Task goal » What you return must match the entries word for word, minus the pictures.

_ _ _

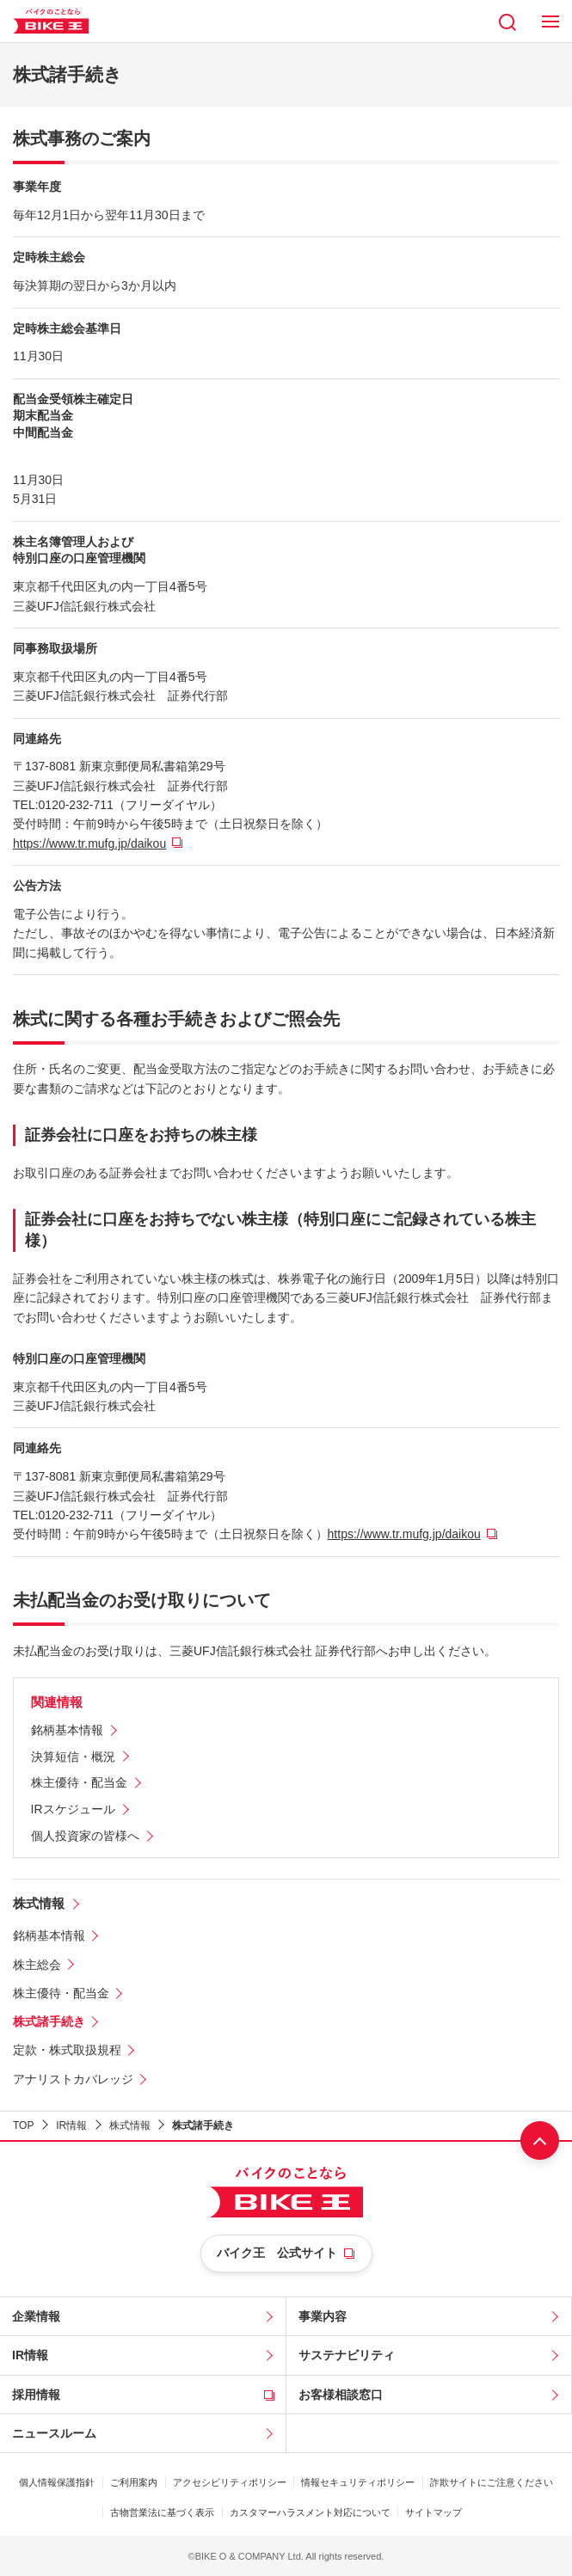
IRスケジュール (73, 1809)
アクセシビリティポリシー (229, 2482)
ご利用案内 (133, 2482)
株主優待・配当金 (79, 1782)
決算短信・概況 (73, 1756)
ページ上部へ (539, 2140)
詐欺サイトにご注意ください (491, 2482)
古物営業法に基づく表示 (162, 2512)
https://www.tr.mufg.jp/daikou (89, 843)
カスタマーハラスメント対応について (310, 2512)
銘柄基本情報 (67, 1730)
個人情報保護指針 (57, 2482)
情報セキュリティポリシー (358, 2482)
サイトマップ (433, 2512)
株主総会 (37, 1965)
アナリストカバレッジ (73, 2079)
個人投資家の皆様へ (85, 1836)
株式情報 (39, 1903)
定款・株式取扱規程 (67, 2050)
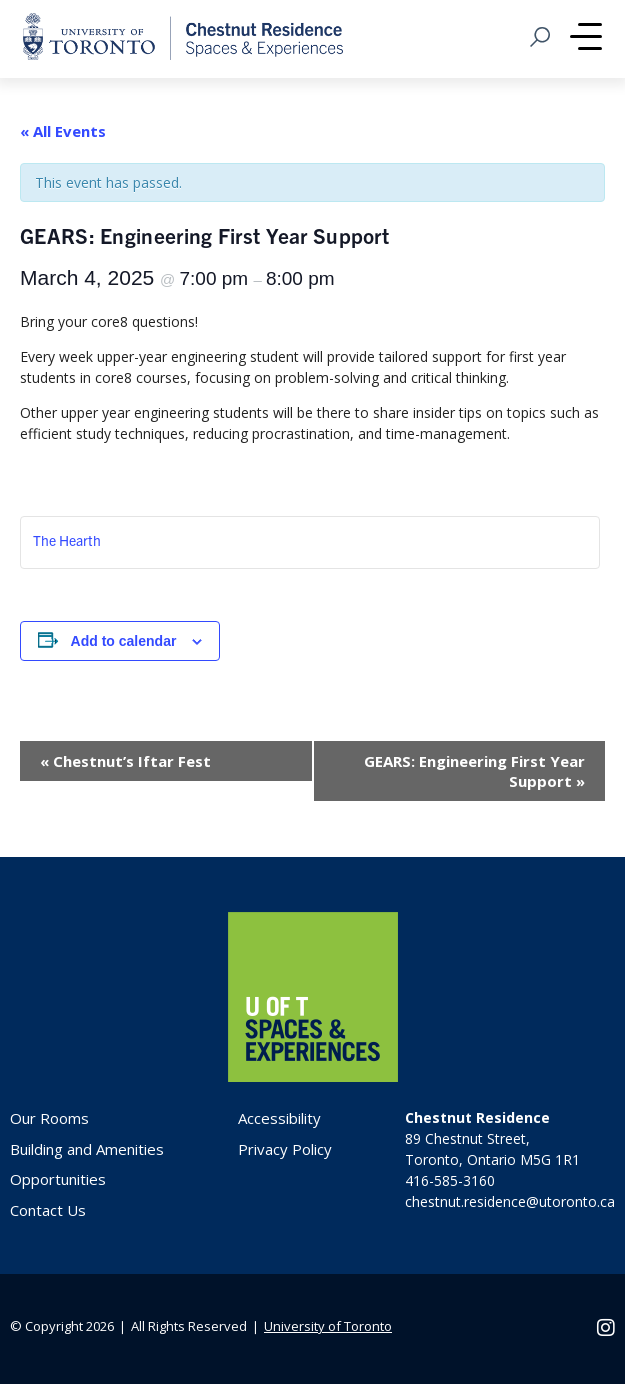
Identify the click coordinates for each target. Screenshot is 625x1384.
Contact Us (48, 1210)
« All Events (63, 131)
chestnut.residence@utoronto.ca (510, 1201)
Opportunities (58, 1179)
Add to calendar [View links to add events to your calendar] (124, 641)
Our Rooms (49, 1118)
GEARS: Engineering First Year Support (474, 771)
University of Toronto (328, 1326)
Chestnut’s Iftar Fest (125, 761)
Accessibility (279, 1118)
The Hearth (67, 540)
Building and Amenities (87, 1149)
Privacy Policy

_ _ _

Expected answer »
IRスケジュール (73, 1809)
アクセシビリティポリシー (229, 2482)
ご利用案内 (133, 2482)
株主優待・配当金 (79, 1782)
決算短信・概況 (73, 1756)
ページ上部へ (539, 2140)
詐欺サイトにご注意ください (491, 2482)
古物営業法に基づく表示 (162, 2512)
https://www.tr.mufg.jp/daikou (89, 843)
カスタマーハラスメント対応について (310, 2512)
銘柄基本情報 (67, 1730)
個人情報保護指針 (57, 2482)
情報セキュリティポリシー (358, 2482)
サイトマップ (433, 2512)
株主総会 (37, 1965)
アナリストカバレッジ (73, 2079)
個人投資家の皆様へ (85, 1836)
株式情報 (39, 1903)
定款・株式取扱規程 (67, 2050)
Identify the click coordinates for each target. Screenshot is 625x1384.
Contact Us (48, 1210)
« All Events (63, 131)
chestnut.residence@utoronto.ca (510, 1201)
Opportunities (58, 1179)
Add to calendar [View links to add events to your calendar] (124, 641)
Our Rooms (49, 1118)
GEARS: Engineering First Year Support (474, 771)
University of Toronto (328, 1326)
Chestnut’s Iftar Fest (125, 761)
Accessibility (279, 1118)
The Hearth (67, 540)
Building and Amenities (87, 1149)
Privacy Policy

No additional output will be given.